The key to successfully navigating a police stop is to remember to “shut your mouth”. The requirement of the police advising a detained person of the Miranda Warning (“You have the right to remain silent …”) does not apply to traffic related investigations, including DWI. The investigating officer is going to be observing your appearance, your speech, your motor skills, your ability to follow simple directions, and your immediate surroundings (the inside of your vehicle).
During a traffic stop the officer is going to ask you questions, but he is not going to ever tell you that you don’t have to answer any of his questions. Some of the most common questions asked are “do you know why I stopped you” and “have you had anything to drink”. If the officer believes you’ve been drinking as the result of your driving, the officer is seeking to engage you in a conversation to confirm or reject the opinion he has already formed. He is going to evaluate your speech patterns, your ability to put together sensical on point answers, and your ability to comprehend simple directions. Don’t give him anything to work with–NEVER answer these questions with any answer other than “No”.
You must identify yourself if asked, but the easiest way to accomplish this requirement is to simply hand the officer your driver’s license or state issued ID and insurance verification. This is the limit of the “must answer” questions. If asked to confirm your address or DOB, simply point to it on on the DL/ID. If you feel you have to speak, limit your speech to very short sentences and phrases using very simple language.

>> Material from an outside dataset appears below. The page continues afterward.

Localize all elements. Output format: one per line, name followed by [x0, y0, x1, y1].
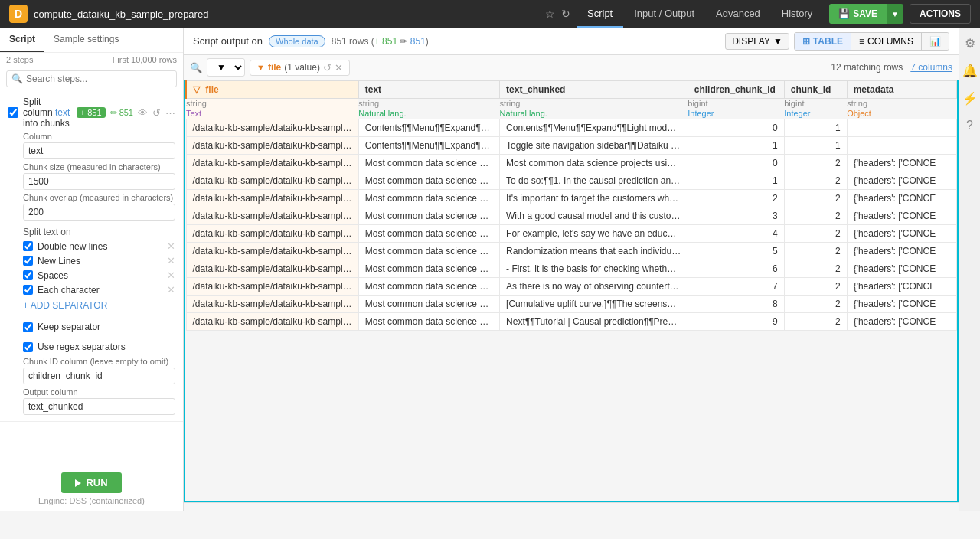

Common sense tells you if you flatly refuse to communicate with the officer beyond identifying yourself you will significantly raise his suspicions and intensify the investigation. The easiest way to handle this situation is answer only those questions necessary to avoid further suspicion, but to do so in very short, simple answers. In my opinion based upon my experience as a police officer, it is very unlikely that an intoxicated person is going to slur “Yes” or “No”. The key is keep it simple and admit nothing.